The younger brother pressed relentlessly—precise strikes, no wasted movement, no wild aggression.
“You’re stronger than expected,” the younger said mid-combat.
Eric grinned despite the pressure. “And you’re uglier than expected.”
The chain lashed again—low this time.
Eric jumped, barely clearing the crescent blade as it sliced across the dirt.
Behind them, the spy scrambled backward toward the wagon.
“Please,” he begged hoarsely. “Don’t hand me over. I swear I didn’t betray them!”
Mary stepped in front of him instinctively.
“You’re not moving,” she told him firmly.
“They’ll kill me,” he whispered.
“They will,” Musk said bluntly. “If they get through us.”
The elder brother finally dropped from the tree.
He landed lightly, dust barely stirring.
His eyes never left Kael.
“You noticed me twice,” he said conversationally. “That’s interesting.”
Kael’s expression remained calm.
“You’re loud,” Kael replied.
The elder brother laughed once, short and humorless. “No one else heard me.”
“I did.”
A pause.
“Are you the leader?” the elder asked.
Kael didn’t answer.
Behind them, Eric locked weapons briefly with the elder brother, chain wrapped around Eric’s blade as they strained against each other.

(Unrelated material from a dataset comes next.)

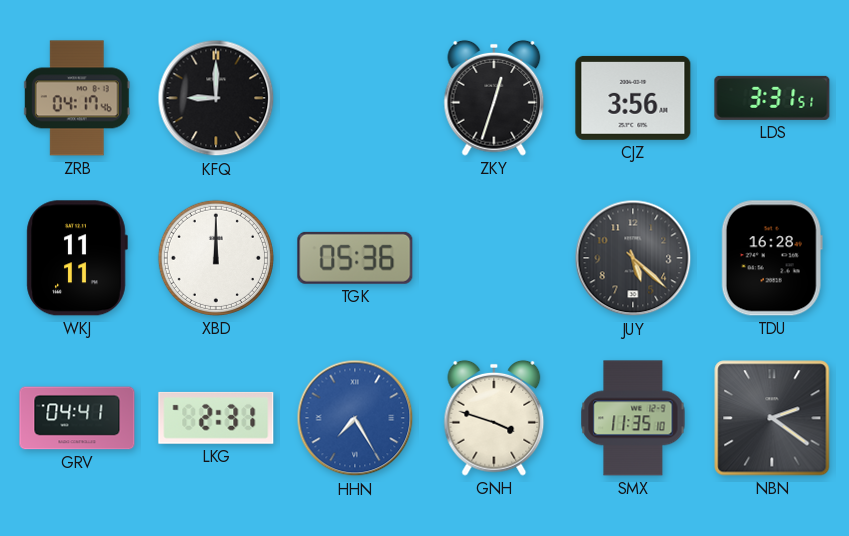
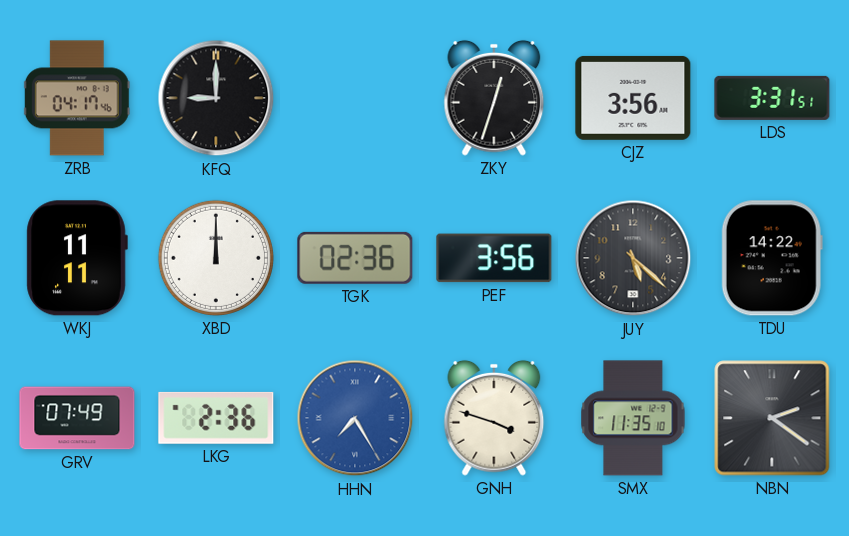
TGK: 05:36 -> 02:36
PEF: none -> 3:56
TDU: 16:28 -> 14:22
GRV: 04:41 -> 07:49
LKG: 2:31 -> 2:36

“You’re not ordinary adventurers,” the younger observed.
“You’re not ordinary assassins,” Eric shot back.
The younger brother’s lips curved slightly. “We’re not assassins.”

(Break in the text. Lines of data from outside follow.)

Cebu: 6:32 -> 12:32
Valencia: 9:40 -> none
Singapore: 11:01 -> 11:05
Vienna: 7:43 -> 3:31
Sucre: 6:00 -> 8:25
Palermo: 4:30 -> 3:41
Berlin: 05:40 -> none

The chain suddenly slackened—
Then whipped around from an unexpected angle.
Eric barely managed to block in time, sliding back several steps from the impact.
The elder brother shifted his stance.
“If you protect him,” he said quietly to Kael, nodding toward the spy, “you inherit his problem.”
Kael’s eyes darkened slightly.
“I already inherited it,” he replied.
Wind picked up along the ridge, carrying dust and tension with it.
The merchant whimpered softly behind the wagon.
Mary tightened her grip.
Musk planted his hammer firmly into the dirt.
Eric wiped a thin line of blood from the corner of his lip, grinning wider now.
The younger brother straightened slightly, anchor blade spinning once at the end of its chain before settling into his grip.
“Then,” he said calmly, “let’s see if you can survive it.”